In 2004, at the invitation of the 27th Art Biennale in São Paolo, Piotr Uklański displayed the photograph untitled (John Paul II). This was a portrait of Karol Wojtyła made up of Brazilian soldiers photographed from a bird’s eye view, who had been positioned in a stadium and instructed to dance the samba according to a drawing prepared by the artist. The work was created according to a technique developed by the photographer Artur Mole, who in 1918 made a portrait of US President Woodrow Wilson comprised of 21,000 American soldiers posing in unison. The work began to live its own life in a way that was completely unexpected by Uklański. As Anda Rottenberg recalls: “It so happened that in April 2005 we displayed it in the form of a billboard in the centre of Warsaw, at the corner of Świętokrzyska and Marszałkowska Streets. This action was connected with the recent opening of the Museum of Modern Art in Warsaw, which had purchased the work for its collection. After the Pope’s death, the billboard became part of the mourning process. People came to the billboard to pray, lay flowers and light candles. I could never have imagined this, even in my wildest dreams.”[6]
We are dealing here with second-degree appropriation, in which a revolutionary call to “loot the looters” is realized. Those viewing the billboard spontaneously recontextualised Uklański’s work to use it for their own purposes, ignoring his intentions and moving it from the realm of art into the realm of the confessional. In Poland, the image of the canonized Polish pope is both an object of religious worship and critical appropriation.
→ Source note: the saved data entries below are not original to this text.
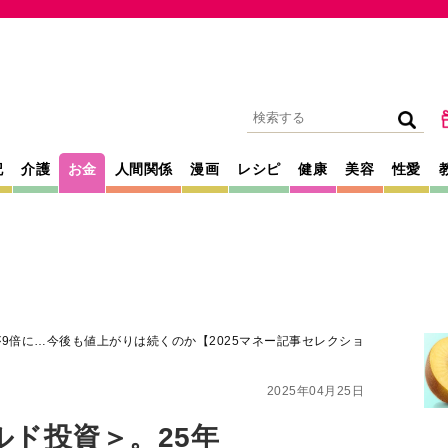
記
介護
お金
人間関係
漫画
レシピ
健康
美容
性愛
9倍に…今後も値上がりは続くのか【2025マネー記事セレクショ
2025年04月25日
ド投資＞。25年
今後も値上がりは続
ー記事セレクショ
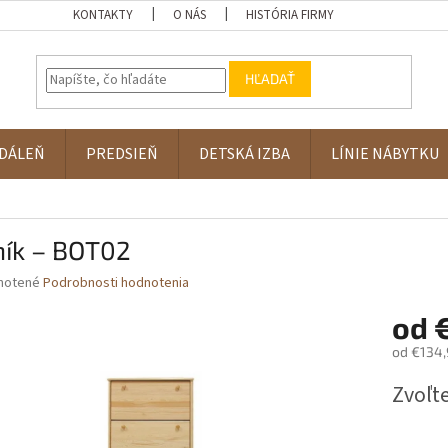
KONTAKTY
O NÁS
HISTÓRIA FIRMY
HĽADAŤ
DÁLEŇ
PREDSIEŇ
DETSKÁ IZBA
LÍNIE NÁBYTKU
ník – BOT02
né
notené
Podrobnosti hodnotenia
nie
od
u
od
€134,
Jednotk
Zvoľte
cena:
iek.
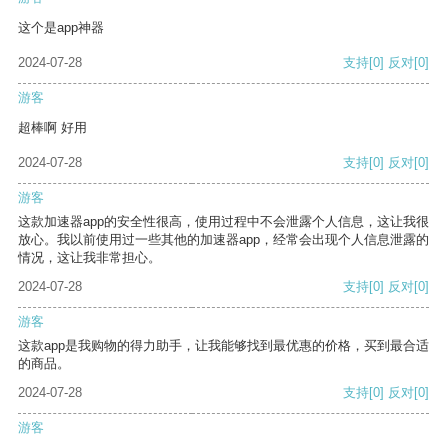
这个是app神器
2024-07-28
支持
[0]
反对
[0]
游客
超棒啊 好用
2024-07-28
支持
[0]
反对
[0]
游客
这款加速器app的安全性很高，使用过程中不会泄露个人信息，这让我很
放心。我以前使用过一些其他的加速器app，经常会出现个人信息泄露的
情况，这让我非常担心。
2024-07-28
支持
[0]
反对
[0]
游客
这款app是我购物的得力助手，让我能够找到最优惠的价格，买到最合适
的商品。
2024-07-28
支持
[0]
反对
[0]
游客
The figure of Karol Wojtyła thus arouses emotions in both apologists for and opponents of the church, and his mythologized media message is particularly conducive to reconfigurations in the visual arts. In 2001, Rafał Bujnowski, a painter born in Wadowice, Karol Wojtyła’s home town, painted a painting titled Draft for a Painting of the Pope. The canvas is divided into six equal rectangles, on which we can follow childishly simple steps that allow anyone, including those deprived of even elementary artistic skills, to paint their own pope. This work is an obvious mockery of the increasing proliferation in Poland of poor-quality images of the Pope, which are elements of the atrocious aesthetics and low quality visual messages found in Polish public space. Bujnowski appropriates devotional aesthetics in order to show that they are in fact shallow and superficial, and represent an affront to the canons of aesthetics. The project’s summation was 33 identical portraits made by the artist according to a plan of his own design.
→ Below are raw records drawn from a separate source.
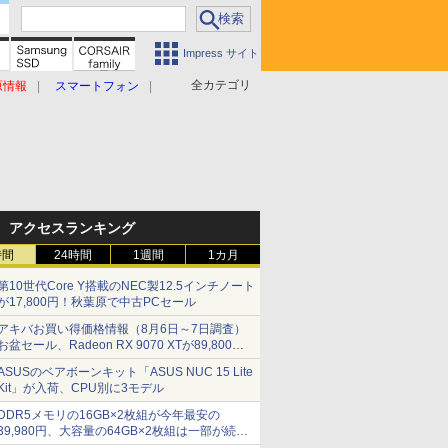
Impress サイト
全カテゴリ
原情報
スマートフォン
アクセスランキング
時間
24時間
1週間
1カ月
第10世代Core Y搭載のNEC製12.5インチノート
が17,800円！秋葉原で中古PCセール
アキバお買い得価格情報（8月6日～7日調査）
お盆セール、Radeon RX 9070 XTが89,800
円、水平周波数24.8kHz対応の17型モニターが
ASUSのベアボーンキット「ASUS NUC 15 Lite
9,801円、暑さ指数連動セール ほか
Kit」が入荷、CPU別に3モデル
DDR5メモリの16GB×2枚組が今年最安の
39,980円、大容量の64GB×2枚組は一部が続騰
[8月前半のメモリ価格]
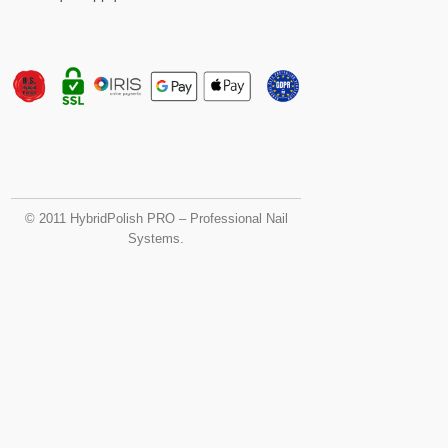
© 2011 HybridPolish PRO – Professional Nail
Systems.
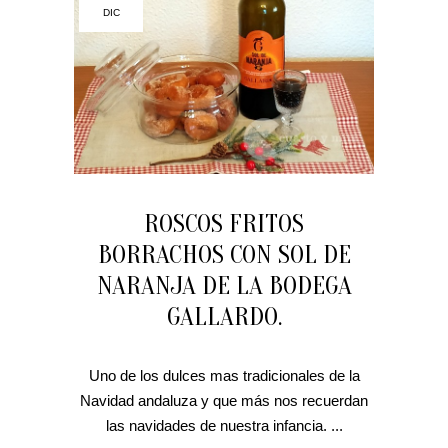
DIC
ROSCOS FRITOS
BORRACHOS CON SOL DE
NARANJA DE LA BODEGA
GALLARDO.
Uno de los dulces mas tradicionales de la
Navidad andaluza y que más nos recuerdan
las navidades de nuestra infancia. ...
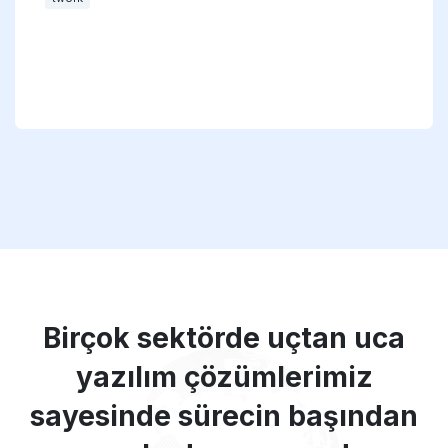
Birçok sektörde uçtan uca
yazılım çözümlerimiz
sayesinde sürecin başından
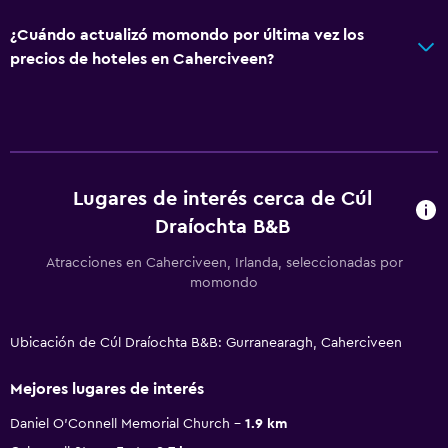
¿Cuándo actualizó momondo por última vez los
precios de hoteles en Caherciveen?
Lugares de interés cerca de Cúl
Draíochta B&B
Atracciones en Caherciveen, Irlanda, seleccionadas por
momondo
Ubicación de Cúl Draíochta B&B: Gurranearagh, Caherciveen
Mejores lugares de interés
Daniel O'Connell Memorial Church
1.9 km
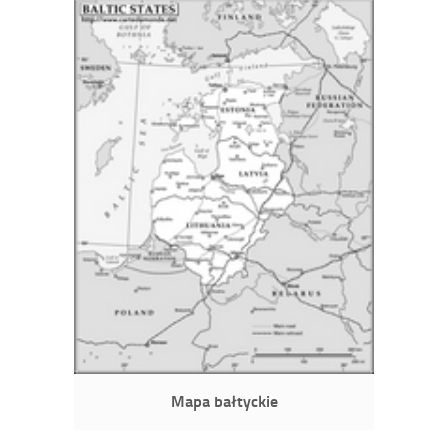
Mapa bałtyckie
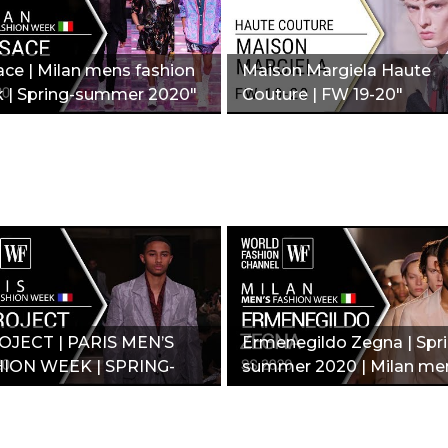
ace | Milan mens fashion
Maison Margiela Haute
 | Spring-summer 2020"
Couture | FW 19-20"
OJECT | PARIS MEN’S
Ermenegildo Zegna | Spr
ION WEEK | SPRING-
summer 2020 | Milan me
MER 2020"
fashion week"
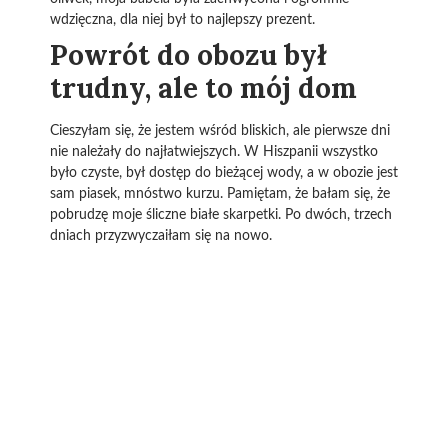
wdzięczna, dla niej był to najlepszy prezent.
Powrót do obozu był
trudny, ale to mój dom
Cieszyłam się, że jestem wśród bliskich, ale pierwsze dni
nie należały do najłatwiejszych. W Hiszpanii wszystko
było czyste, był dostęp do bieżącej wody, a w obozie jest
sam piasek, mnóstwo kurzu. Pamiętam, że bałam się, że
pobrudzę moje śliczne białe skarpetki. Po dwóch, trzech
dniach przyzwyczaiłam się na nowo.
The dominance of religious messages in public space was commented on in an interesting and witty way by Paweł Heincel, an artist and performer from Łódź, who made the annual processions on the holy day of Corpus Christi the subject of his artistic actions. His strategy was to disorient and engage the attention of participants in the procession by means of absurd and surrealistic actions carried out just outside the procession. In one instance, the artist paraded alongside the faithful disguised as a white bear, well-known from photography studios in Poland’s highland tourist destinations. On another occasion, he joined the crowd in a procession dressed as a butterfly. When in 2015 he greeted the faithful dressed as Jesus Christ, he was attacked with pepper spray.
Confrontation
The visual arts is not only a realm in which both sides in this conflict push at boundaries and engage in semantic appropriations. It is clearly also an area in which the culture wars tend to get heated, in which fist-fights, police actions, arrests and court trials all have a place. The contemporary visual arts have been treated with a great deal of suspicion and distrust from the outset of the political transformations after 1989. Unaccustomed to the radical artistic practices developed in the late twentieth century, Polish society (even its most enlightened segments) at most tolerated the art of late modernism. Meanwhile, critical art,[7] with its sharp, often aesthetically shocking messages, was now bursting onto the scene and actively engaging the world of politics. Łukasz Zaremba notes that “the history of art, driven by a desire to construct a canon and the need to produce various classifications for its own use, succumbed to the suggestive power of high-visibility public disputes over certain controversial, ‘scandalous’ works. These ‘quarrels over art’ doubtlessly influenced the shape of the canon of works and names in the 1990s and early 2000s.”[8] One of the most famous works of this period touching upon religious motifs was Hot-water Bottles by Robert Rumas. On Długi Targ street in Gdańsk, the artist immersed plaster figures of Christ and the Virgin Mary in eight water-filled plastic bags, each eight metres in diameter. As Stanisław Ruksza wrote: “The installation could be treated as a question about whether faith in some of its forms had not reached the gutter and should not be nursed and warmed, like applying a hot-water bottle to a bruise.”[9] The artist met with verbal and even physical attacks of aggression. The “hot-water bottles” were destroyed in a matter of minutes and the figures removed from their packaging and taken to the curia of nearby St. Mary’s Basilica.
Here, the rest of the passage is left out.